Tatsächlich absolvierte die AfD im Wahlkampf einen bisweilen abenteuerlichen Spagat zwischen dem linken und rechten Spektrum. Der konservative, westdeutsch geprägte Bildungsbürger Gauland, der 40 Jahr der CDU diente, lobte kürzlich in der MAZ die Errungenschaften der DDR-Familien- und Gesundheitspolitik. So forderte er kostenfreie Kita-Plätze und eine Renaissance des Haushaltstages. Immer wieder blitzte im Wahlkampf das Credo auf: Es war nicht alles schlecht in der DDR.

Gauland buhlte offenbar erfolgreich um Stimmen der Linkspartei-Wähler, andererseits machte er Stimmung gegen ein Flüchtlingsheim. Er verteufelte die Erwägung der rot-roten Landesregierung, in einer Kaserne in Doberlug-Kirchhain (Elbe-Elster) ein großes Asylbewerberheim zu bauen.

Parteivize Hubertus Rybak will den Vorwurf, die AfD habe mit ausländerfeindlichen Ressentiments gespielt, nicht gelten lassen.
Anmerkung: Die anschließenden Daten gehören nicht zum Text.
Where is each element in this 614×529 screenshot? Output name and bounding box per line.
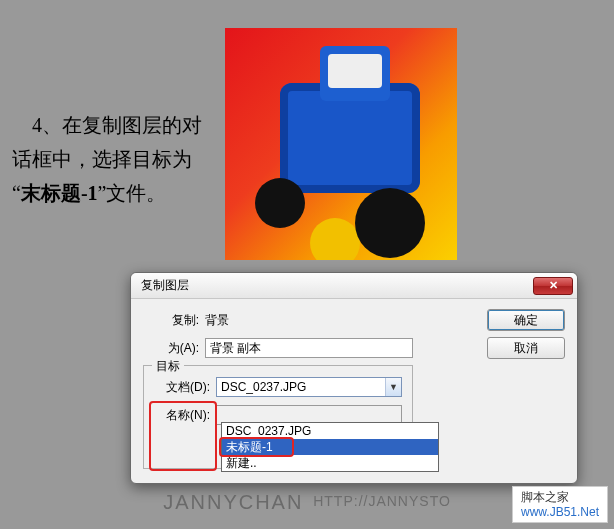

Es sei auch seiner Partei zu verdanken, dass die NPD den Einzug in den Landtag klar verpasst habe. Man müsse über das Thema Zuwanderung diskutieren, sagt er, und zwar pragmatisch: Mit dem Zuzug von Ausländern alleine lasse sich der Bevölkerungsschwund in Brandenburg nicht aufhalten. „Wir brauchen auch eine Willkommenskultur für Brandenburger Familien.“ Das heißt: Die Familienpolitik muss so gestaltet werden, dass die Märker von sich aus wieder mehr Kinder bekommen.

Es war wohl auch Gaulands Haltung zur Ukraine-Krise und sein latentes Verständnis für die Außenpolitik von Russlands Präsident Vladimir Putin, die bei vielen Brandenburgern Sympathien geweckt hat. Erstaunlich oft sei er darauf angesprochen worden, sagt er.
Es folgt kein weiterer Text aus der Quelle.